[Start of Attachment]

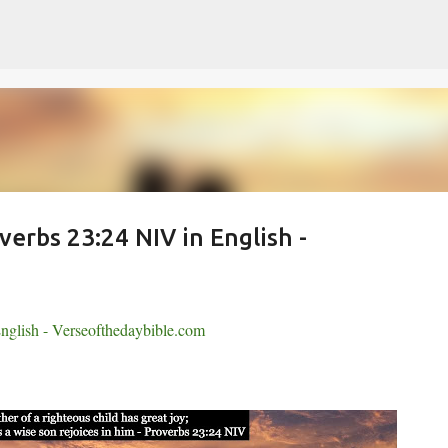
Skip to main content
verbs 23:24 NIV in English -
nglish - Verseofthedaybible.com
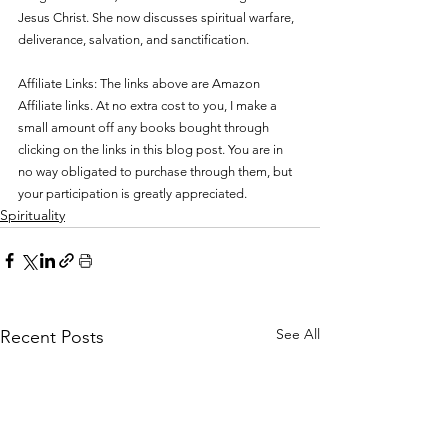
Jesus Christ. She now discusses spiritual 
warfare, 
deliverance, salvation, and sanctification. 
Affiliate Links: The links above are Amazon 
Affiliate links. At no extra cost to you, I make a 
small amount off any books bought through 
clicking on the links in this blog post. You are in 
no way obligated to purchase through them, but 
your participation is greatly appreciated.
Spirituality
See All
Recent Posts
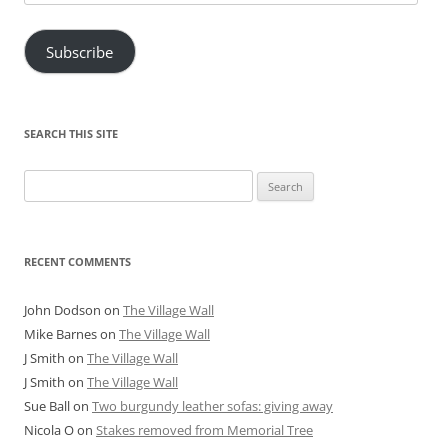
Address
Subscribe
SEARCH THIS SITE
Search
for:
RECENT COMMENTS
John Dodson
on
The Village Wall
Mike Barnes
on
The Village Wall
J Smith
on
The Village Wall
J Smith
on
The Village Wall
Sue Ball
on
Two burgundy leather sofas: giving away
Nicola O
on
Stakes removed from Memorial Tree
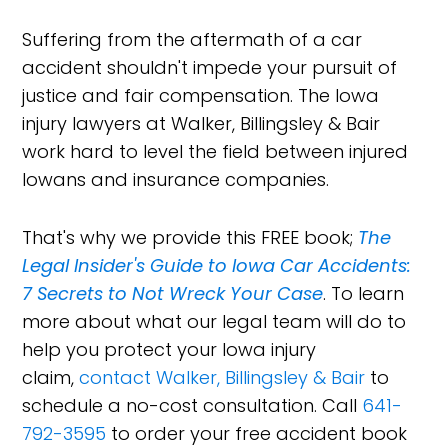
Suffering from the aftermath of a car
accident shouldn't impede your pursuit of
justice and fair compensation. The Iowa
injury lawyers at Walker, Billingsley & Bair
work hard to level the field between injured
Iowans and insurance companies.
That's why we provide this FREE book;
The
Legal Insider's Guide to Iowa Car Accidents:
7 Secrets to Not Wreck Your Case
. To learn
more about what our legal team will do to
help you protect your Iowa injury
claim,
contact Walker, Billingsley & Bair
to
schedule a no-cost consultation. Call
641-
792-3595
to order your free accident book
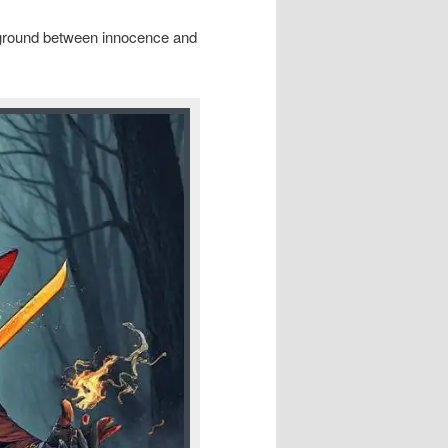
eground between innocence and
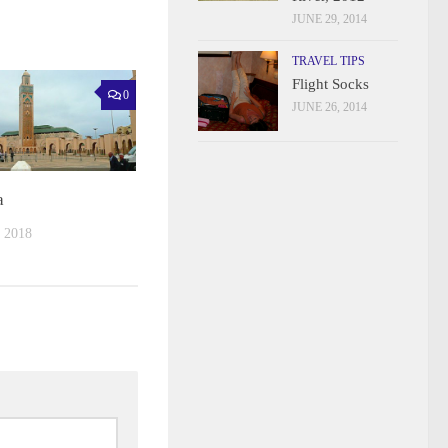
JUNE 29, 2014
TRAVEL TIPS
Flight Socks
0
JUNE 26, 2014
a
 2018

[End of Attachment]

## Problem description
Check each line of the data above for the string "through", and copy the ones that have it.

## Result of this task
small amount off any books bought through 
no way obligated to purchase through them, but 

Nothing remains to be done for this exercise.